Exercise objective: How many lines in the records below contain the word "seus"? Answer with the number and nothing else.

Saved entries:
● ● ●

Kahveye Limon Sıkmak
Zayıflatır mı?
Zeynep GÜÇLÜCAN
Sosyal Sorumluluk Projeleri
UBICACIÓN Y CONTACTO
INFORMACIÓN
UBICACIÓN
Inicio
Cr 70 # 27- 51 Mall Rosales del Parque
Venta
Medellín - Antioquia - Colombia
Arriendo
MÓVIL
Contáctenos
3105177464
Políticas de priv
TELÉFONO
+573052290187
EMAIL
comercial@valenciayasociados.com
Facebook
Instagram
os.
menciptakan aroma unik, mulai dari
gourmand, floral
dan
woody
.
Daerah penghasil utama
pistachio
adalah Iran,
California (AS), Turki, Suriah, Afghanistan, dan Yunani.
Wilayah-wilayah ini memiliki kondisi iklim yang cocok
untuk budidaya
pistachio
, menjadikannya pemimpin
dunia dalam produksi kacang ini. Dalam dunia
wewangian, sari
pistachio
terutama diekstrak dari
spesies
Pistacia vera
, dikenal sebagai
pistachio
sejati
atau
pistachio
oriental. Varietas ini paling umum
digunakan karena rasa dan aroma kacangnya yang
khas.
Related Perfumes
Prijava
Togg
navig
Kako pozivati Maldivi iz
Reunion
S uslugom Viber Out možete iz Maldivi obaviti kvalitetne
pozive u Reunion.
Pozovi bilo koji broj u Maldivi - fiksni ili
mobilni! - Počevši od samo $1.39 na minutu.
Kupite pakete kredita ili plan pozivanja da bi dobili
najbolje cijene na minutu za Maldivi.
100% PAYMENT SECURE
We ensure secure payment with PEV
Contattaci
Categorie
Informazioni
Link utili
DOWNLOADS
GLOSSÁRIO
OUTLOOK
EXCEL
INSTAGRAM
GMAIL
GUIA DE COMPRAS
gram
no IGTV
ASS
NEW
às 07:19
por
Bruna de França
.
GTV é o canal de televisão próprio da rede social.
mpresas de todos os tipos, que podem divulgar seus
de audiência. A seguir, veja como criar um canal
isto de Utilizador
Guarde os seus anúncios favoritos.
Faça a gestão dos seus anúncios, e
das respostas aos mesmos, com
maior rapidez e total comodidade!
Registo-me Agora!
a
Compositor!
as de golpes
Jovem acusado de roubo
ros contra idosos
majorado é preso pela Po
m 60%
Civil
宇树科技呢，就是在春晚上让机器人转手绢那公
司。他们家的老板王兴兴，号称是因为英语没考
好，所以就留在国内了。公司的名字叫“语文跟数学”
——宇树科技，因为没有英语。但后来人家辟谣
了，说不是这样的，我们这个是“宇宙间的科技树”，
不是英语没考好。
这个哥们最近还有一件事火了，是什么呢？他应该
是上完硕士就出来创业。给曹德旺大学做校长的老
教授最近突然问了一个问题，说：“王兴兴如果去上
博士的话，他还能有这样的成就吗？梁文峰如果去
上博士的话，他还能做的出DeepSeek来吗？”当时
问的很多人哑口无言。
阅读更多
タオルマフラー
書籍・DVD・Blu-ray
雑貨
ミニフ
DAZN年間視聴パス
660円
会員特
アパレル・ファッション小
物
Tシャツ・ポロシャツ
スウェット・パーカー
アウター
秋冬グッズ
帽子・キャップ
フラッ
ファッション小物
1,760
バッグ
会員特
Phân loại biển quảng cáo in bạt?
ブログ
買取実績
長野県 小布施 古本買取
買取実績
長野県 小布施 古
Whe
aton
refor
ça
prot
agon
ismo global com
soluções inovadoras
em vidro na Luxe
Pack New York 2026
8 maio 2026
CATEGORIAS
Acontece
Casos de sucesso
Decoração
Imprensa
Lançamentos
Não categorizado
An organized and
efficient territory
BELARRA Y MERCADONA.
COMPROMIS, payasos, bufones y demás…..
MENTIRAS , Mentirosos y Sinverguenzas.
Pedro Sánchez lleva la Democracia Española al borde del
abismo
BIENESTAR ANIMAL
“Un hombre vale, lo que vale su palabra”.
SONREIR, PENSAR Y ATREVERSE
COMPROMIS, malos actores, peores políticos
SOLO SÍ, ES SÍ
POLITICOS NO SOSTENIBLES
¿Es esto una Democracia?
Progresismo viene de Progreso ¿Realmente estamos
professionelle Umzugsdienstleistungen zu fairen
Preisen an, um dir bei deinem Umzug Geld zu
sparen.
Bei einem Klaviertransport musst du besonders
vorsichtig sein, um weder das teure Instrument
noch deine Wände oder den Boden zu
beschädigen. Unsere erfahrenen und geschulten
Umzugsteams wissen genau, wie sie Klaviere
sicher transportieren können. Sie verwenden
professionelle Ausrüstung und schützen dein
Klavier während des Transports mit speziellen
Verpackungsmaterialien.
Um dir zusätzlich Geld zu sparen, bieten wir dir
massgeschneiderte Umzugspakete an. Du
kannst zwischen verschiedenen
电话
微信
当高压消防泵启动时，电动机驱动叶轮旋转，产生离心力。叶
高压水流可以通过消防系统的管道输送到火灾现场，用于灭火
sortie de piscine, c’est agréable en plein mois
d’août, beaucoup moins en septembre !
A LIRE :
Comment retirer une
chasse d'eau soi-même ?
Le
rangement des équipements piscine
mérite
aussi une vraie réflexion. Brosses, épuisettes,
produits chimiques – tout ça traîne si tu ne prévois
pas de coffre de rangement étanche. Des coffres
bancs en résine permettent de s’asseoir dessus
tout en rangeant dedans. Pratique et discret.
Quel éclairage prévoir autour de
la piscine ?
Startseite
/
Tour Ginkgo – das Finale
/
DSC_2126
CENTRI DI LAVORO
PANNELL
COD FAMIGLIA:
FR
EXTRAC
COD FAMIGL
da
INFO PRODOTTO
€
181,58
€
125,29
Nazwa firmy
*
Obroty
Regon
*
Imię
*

● ● ●

Written reply: 3